Neutralization of Receptor activator of nuclear factor-κB ligand reduces fibrosis and promotes osteoblast differentiation in a mouse model of fibrous dysplasia driven by somatic expression of Gnas(R201H).

Fibrous dysplasia (FD) is a rare disorder caused by somatic activating mutations in GNAS, encoding the alpha subunit of the Gs protein. Activating GNAS mutations result in focal expansile bone lesions, which cause pain, deformity, and increased risk of fracture. Somatic mosaicism in FD leads to both GNAS mutant and genetically WT osteoprogenitor cells, which jointly contribute to the formation of fibrotic lesions within the bone. Additionally, these lesions contain numerous osteoclasts formed in response to robust lesional expression of RANKL. Neutralizing antibody to RANKL is effective in reducing lesion growth in patients with FD and in preclinical models. To determine the effect of RANKL neutralization specifically on mutant cells early after onset of FD, we used a murine model of C57BL/6 Sox9(CreERT);Gnas((R201H)fl/+);Rosa26(LSL-tdTomato) mice, which recapitulates the somatic mosaicism of FD bone lesions and in which mutant cells are lineage traced. Analysis of Gnas((R201H)fl/+) mice showed a diffuse accumulation of SMA(+) early osteoblastic cells, with contribution from both tdTomato(+) mutant and tdTomato(-) WT populations. Anti-RANKL treatment of Gnas((R201H)fl/+) mice inhibited osteoclast formation and substantially reduced fibrosis, detected by Masson's trichrome staining within the proximal metaphysis of the femur and the femoral head.
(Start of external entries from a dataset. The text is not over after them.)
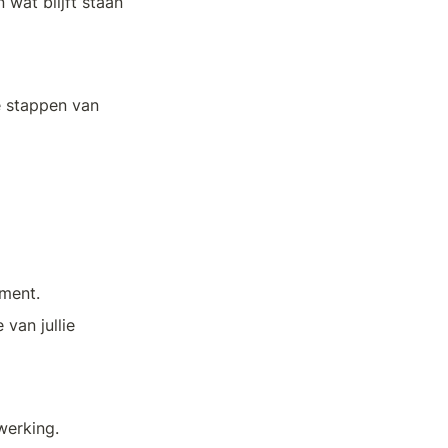
wat blijft staan 
 stappen van 
ument.
van jullie 
werking.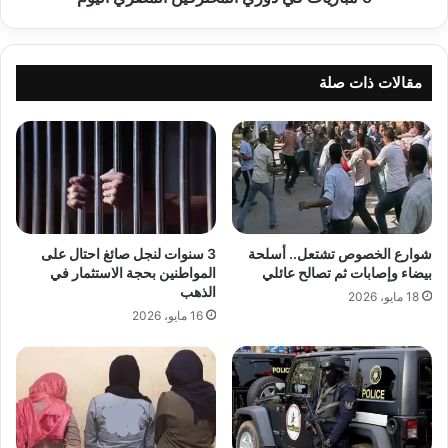
مقالات ذات صلة
شوارع الخصوص تشتعل.. أسلحة
3 سنوات لنجل صائغ احتال على
بيضاء وإصابات ثم تصالح عائلي
المواطنين بحجة الاستثمار في
الذهب
18 مايو، 2026
16 مايو، 2026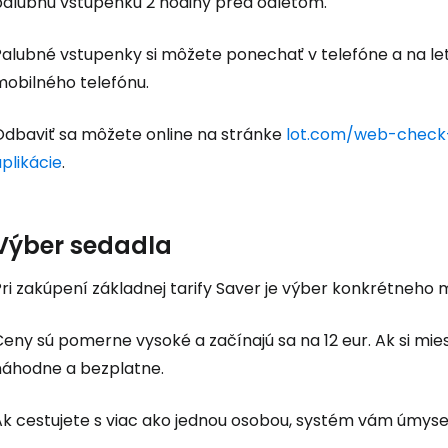
palubnú vstupenku 2 hodiny pred odletom.
Palubné vstupenky si môžete ponechať v telefóne a na let
mobilného telefónu.
Odbaviť sa môžete online na stránke
lot.com/web-check
plikácie
.
Výber sedadla
ri zakúpení základnej tarify Saver je výber konkrétneho m
Ceny sú pomerne vysoké a začínajú sa na 12 eur. Ak si mi
náhodne a bezplatne.
Ak cestujete s viac ako jednou osobou, systém vám úmyse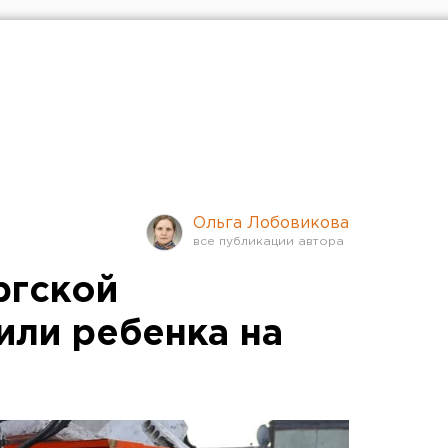
Ольга Лобовикова
ргской
или ребенка на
Treatment with anti-RANKL decreased the accumulation of both mutant and WT SMA(+) cells, accompanied by an increased number of mutant cells expressing the mature osteoblast marker osteocalcin, and an increase in overall osteoblast density. To elucidate the role of RANKL expression by mutant cells in the formation of FD lesions, we generated Sox9(CreERT);Gnas((R201H)fl/+);Rosa26(LSL-tdTomato);Rankl(fl/fl) mice. Deletion of Rankl in Gnas((R201H)fl/+) mutant cells did not prevent fibrosis in this model. The results suggest that while anti-RANKL treatment promotes osteoprogenitor differentiation to reduce fibrosis, the loss of RANKL expression from GNAS mutant cells alone is not sufficient to reverse the pathology of FD bone lesions.